Monday, November 28, 2005

Review: Walk the Line

It's been a very nice long weekend. I ate myself silly, and of course I went to the movies and saw Walk the Line, the Johnny Cash biopic starring Joaquin Phoenix and Reese Witherspoon. If that movie wasn't on your weekend to-do list, I wholeheartedly encourage you to add it. Now, I admit I liked JR's music before the movie ever came to be, but one of the friends I saw it with probably never heard a Johnny Cash song in her life, and she loved the movie. It really isn't just another Ray, not that being Ray would be a bad thing. This movie was more about the relationship between Johnny and his wife, June Carter Cash, and how they came to be as in love as they were. It's a love story, but it's one that both men and women can enjoy, being at times heartwarming and at other times funny. Even I, who have a heart of stone, got a lump in my throat at the end of the film. I forgot where I was for a couple of hours.

The movie only released this weekend, and already the buzz is all about Oscar. Joaquin is being talked about for his work, and I have to admit he did a fantastic job. He seemed to really nail Cash's struggle between his dark feelings of guilt and remorse, and his love for June. I would expect that he would do a smashing job, considering the reports that he acted like a total princess on the set. According to Entertainment Weekly, who also provided the photos, he insisted on being called JR on the set and carried his guitar on his back all the time. Whatever Joaquin's formula was, it worked for him. He perfectly conveyed Cash's angst through his music. He even got his mannerisms down to a tee. The other notable performance belongs to Reese Witherspoon, who has now officially broken out of the teen flick genre into a world where I'm sure she will be offered her pick of serious roles. I was somewhat sceptical of her ability to carry off this role, but she did so masterfully, even learning the plectrum (that instrument she's holding) to lend credibility to her performance.

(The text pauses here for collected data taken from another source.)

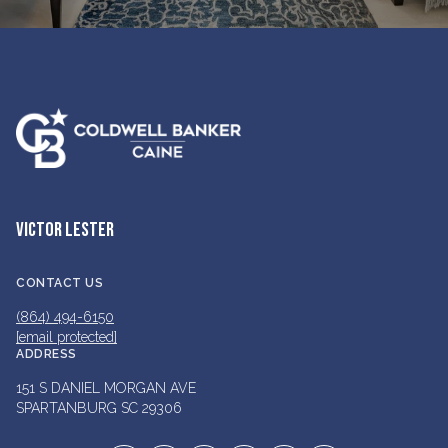
VICTOR LESTER
CONTACT US
(864) 494-6150
[email protected]
ADDRESS
151 S DANIEL MORGAN AVE
SPARTANBURG SC 29306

An Oscar nom is all but guaranteed for her, but I'm not sure that she'll beat out Zhang Ziyi once Memoirs of a Geisha finally hits theaters (not nearly soon enough). I loved Reese's performance, and she deserves to win based solely on the fact that this role was such a departure from her usual fare, but her smile is her downfall. She is the type of woman that has such an unmistakeable, instantly recognizable smile that I was never able to stop thinking, "Wow, Reese looks gorgeous in this film." She can't avoid that, and to her credit she did look great, but much like Jim Carrey, her face is purely hers.

My favorite actress in this film, however, is the longsuffering first wife of Cash, Vivian, played by Ginnifer Goodwin. You may remember Ginny from Win a Date with Tad Hamilton! and Mona Lisa Smile. This woman deserves an Oscar as well, and once you see her fight with, love and cry over Cash, you feel terrible for this woman. It's harder than it sounds, because John and June were truly soulmates, and Vivian was quite nasty when she felt like it. Still, what could have easily become a bit part in a movie about two lovers was given the depth and emotion it deserved. Other Oscar noms could be garnered for Direction, for James Mangold, and costumes. On the whole, this was an excellent film that will leave you dancing on your way out.